Stored data entries

----------

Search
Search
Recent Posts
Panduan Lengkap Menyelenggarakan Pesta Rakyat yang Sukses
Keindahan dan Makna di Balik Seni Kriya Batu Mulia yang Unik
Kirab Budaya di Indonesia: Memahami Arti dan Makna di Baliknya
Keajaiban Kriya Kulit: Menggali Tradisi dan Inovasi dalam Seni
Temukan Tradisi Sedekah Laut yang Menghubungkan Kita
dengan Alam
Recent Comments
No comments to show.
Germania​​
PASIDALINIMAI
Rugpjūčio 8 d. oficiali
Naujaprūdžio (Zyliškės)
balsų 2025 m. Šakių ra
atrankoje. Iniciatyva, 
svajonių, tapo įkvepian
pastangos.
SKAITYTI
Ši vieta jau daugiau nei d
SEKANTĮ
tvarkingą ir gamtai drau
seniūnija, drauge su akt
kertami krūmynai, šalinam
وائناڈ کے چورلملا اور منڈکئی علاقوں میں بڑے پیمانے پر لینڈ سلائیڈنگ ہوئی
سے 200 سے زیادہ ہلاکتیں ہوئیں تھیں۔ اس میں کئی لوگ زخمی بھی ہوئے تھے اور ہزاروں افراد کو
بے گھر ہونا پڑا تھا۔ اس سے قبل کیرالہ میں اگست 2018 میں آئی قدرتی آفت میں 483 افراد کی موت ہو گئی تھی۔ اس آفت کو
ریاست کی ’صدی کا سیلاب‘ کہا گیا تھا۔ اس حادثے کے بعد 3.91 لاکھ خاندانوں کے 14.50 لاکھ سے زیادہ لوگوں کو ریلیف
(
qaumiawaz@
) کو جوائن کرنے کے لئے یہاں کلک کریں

----------

**REQUIRED WORK:**
The complete data is to be transcribed verbatim.

**ANSWER TO THIS TASK:**
Search
Search
Recent Posts
Panduan Lengkap Menyelenggarakan Pesta Rakyat yang Sukses
Keindahan dan Makna di Balik Seni Kriya Batu Mulia yang Unik
Kirab Budaya di Indonesia: Memahami Arti dan Makna di Baliknya
Keajaiban Kriya Kulit: Menggali Tradisi dan Inovasi dalam Seni
Temukan Tradisi Sedekah Laut yang Menghubungkan Kita
dengan Alam
Recent Comments
No comments to show.
Germania​​
PASIDALINIMAI
Rugpjūčio 8 d. oficiali
Naujaprūdžio (Zyliškės)
balsų 2025 m. Šakių ra
atrankoje. Iniciatyva, 
svajonių, tapo įkvepian
pastangos.
SKAITYTI
Ši vieta jau daugiau nei d
SEKANTĮ
tvarkingą ir gamtai drau
seniūnija, drauge su akt
kertami krūmynai, šalinam
وائناڈ کے چورلملا اور منڈکئی علاقوں میں بڑے پیمانے پر لینڈ سلائیڈنگ ہوئی
سے 200 سے زیادہ ہلاکتیں ہوئیں تھیں۔ اس میں کئی لوگ زخمی بھی ہوئے تھے اور ہزاروں افراد کو
بے گھر ہونا پڑا تھا۔ اس سے قبل کیرالہ میں اگست 2018 میں آئی قدرتی آفت میں 483 افراد کی موت ہو گئی تھی۔ اس آفت کو
ریاست کی ’صدی کا سیلاب‘ کہا گیا تھا۔ اس حادثے کے بعد 3.91 لاکھ خاندانوں کے 14.50 لاکھ سے زیادہ لوگوں کو ریلیف
(
qaumiawaz@
) کو جوائن کرنے کے لئے یہاں کلک کریں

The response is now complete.